Heiligenkalender
1. November
Das Fest aller Heiligen ist Allerheiligen
Auf, teure Seele! Laß uns aus dem kalten Herbstnebel dieses Jammertales hinauf steigen zu den sonnigen Höhen, wo die Stadt Gottes auf dem Berge erbaut, alle unsere verklärten Brüder und Schwestern beherbergt. Eine gar anmutige Beschreibung dieser Stadt Gottes findest du in der Offenbarung des heiligen Johannes 21, 10-27 und 22, 1-5.
Treten wir ein durch das wundersam leuchtende Perlentor des Hauses unseres Vaters. O was ist das für eine glänzende Schar glorreicher Seelen, die den äußersten Ring des himmlischen Hofes bildet? Es sind die Seelen der kleinen Kinder, welche auf Erden nur die heilige Taufe empfangen, aber sonst keine Tugend geübt, keine Versuchung besiegt, kein Verdienst sich erworben haben. Und doch, gewaschen im Blut des Lammes Gottes und wieder geboren aus dem Wasser und dem heiligen Geist, wie schön sind sie! Der Sonnenschein aller Pracht und alles Glückes auf Erden ist nur ein trüber Schatten im Vergleich mit der gegenwärtigen Glorie dieser Kinder, welche die Taufe gerettet hat. Die berühmtesten Gelehrten dieser Welt wissen nicht so viel als sie, und die süßesten Freuden der sterblichen Menschen sind nur Bitterkeiten im Vergleich mit dem seligen Entzücken, das ihre jungen Herzen durchbebt.
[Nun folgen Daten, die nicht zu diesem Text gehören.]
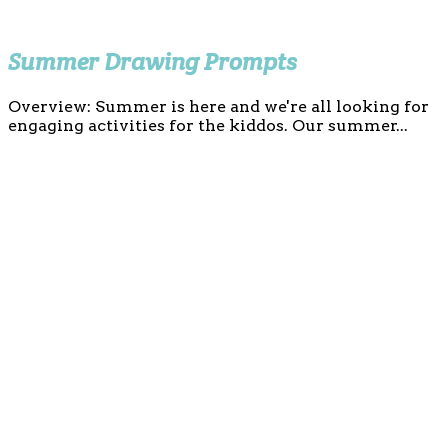
Summer Drawing Prompts
Overview: Summer is here and we're all looking for
engaging activities for the kiddos. Our summer...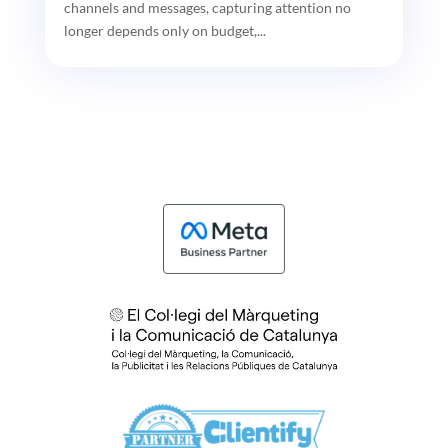
channels and messages, capturing attention no
longer depends only on budget,...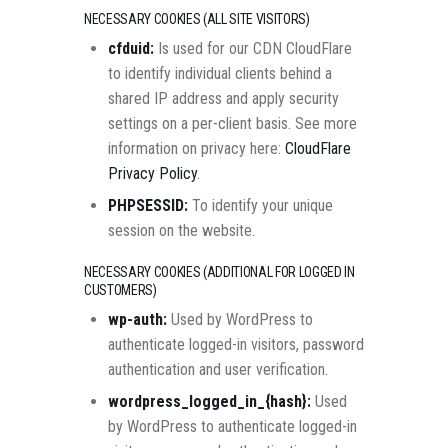
NECESSARY COOKIES (ALL SITE VISITORS)
cfduid:
Is used for our CDN CloudFlare
to identify individual clients behind a
shared IP address and apply security
settings on a per-client basis. See more
information on privacy here:
CloudFlare
Privacy Policy
.
PHPSESSID:
To identify your unique
session on the website.
NECESSARY COOKIES (ADDITIONAL FOR LOGGED IN
CUSTOMERS)
wp-auth:
Used by WordPress to
authenticate logged-in visitors, password
authentication and user verification.
wordpress_logged_in_{hash}:
Used
by WordPress to authenticate logged-in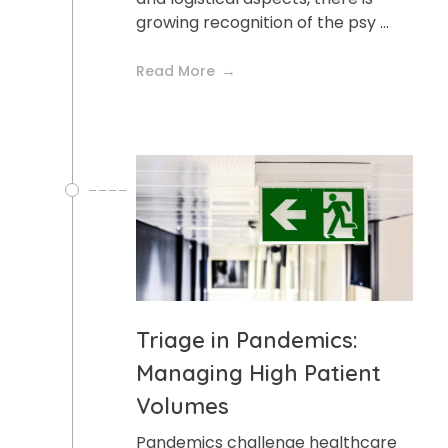
growing recognition of the psy ...
Read More
Triage in Pandemics:
Managing High Patient
Volumes
Pandemics challenge healthcare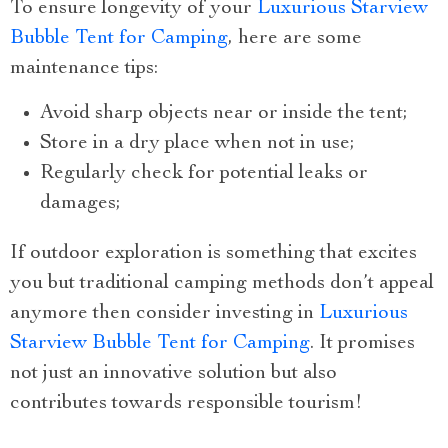
To ensure longevity of your
Luxurious Starview
Bubble Tent for Camping
, here are some
maintenance tips:
Avoid sharp objects near or inside the tent;
Store in a dry place when not in use;
Regularly check for potential leaks or
damages;
If outdoor exploration is something that excites
you but traditional camping methods don’t appeal
anymore then consider investing in
Luxurious
Starview Bubble Tent for Camping
. It promises
not just an innovative solution but also
contributes towards responsible tourism!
Wir kommen in den zweiten Kreis; dort sehen wir so viele Heilige, daß Niemand sie zu zählen im Stande ist. Wer hätte geglaubt, daß der Allmächtige schon so viele Seelen erschaffen habe? O fruchtbares Blut Jesu Christi! Hier sind die auserwählten aller Nationen und Zungen, aller Geschlechter und Alter, aller Rangstufen und Berufsarten aus allen Jahrhunderten: Könige und Bettler, Kaiser und Bauern, tiefe Denker und ungeschulte Taglöhner, Männer von Bischofssitzen und Mönche aus verborgenen Zellen, Jünglinge, welche nie eine schwere Sünde begangen, und Büßer, welche ihre Verbrechen mit heroischer Liebesreue gesühnt haben, Märtyrer des Glaubens, welche ihr Leben unter der Grausamkeit der Folter endeten, und Märtyrer der Liebe, welche ihr Leben im Dienst des Nächsten verzehrten. Wie mannigfach ist doch der Glanz ihrer Schönheit und die Art ihrer Heiligkeit, wie zierlich geordnet sind ihre Klassen und Grade! Siehe, wie herrlich strahlen an ihnen die unauslöschlichen Merkmale der heiligen Taufe, der heiligen Firmung und namentlich der Priesterweihe. Und diese Gnaden-Merkmale sind prachtvoll eingefaßt mit den Werken des Glaubens, mit den Opfern der Liebe, mit den Narben der Nachfolge des gekreuzigten Jesus wie mit den köstlichsten Perlen und Edelsteinen. Alle baden sich in den reinsten Wonnen und Freuden, welcher aus der beseligenden Anschauung der hochheiligen Dreieinigkeit ihnen zuströmen. Und zu jeder Stunde kommen neue Scharen an, und das Erscheinen dieser neuen Ankömmlinge wird zu einem stets sich erneuernden Freudenfest der Nächstenliebe von solcher Süßigkeit, daß die dürre, kalte, selbstsüchtige Welt gar keine Ahnung davon hat. O Jesu, Du Stifter der heiligen Sakramente, wie stünde es mit uns, wenn wir Dich nicht hätten?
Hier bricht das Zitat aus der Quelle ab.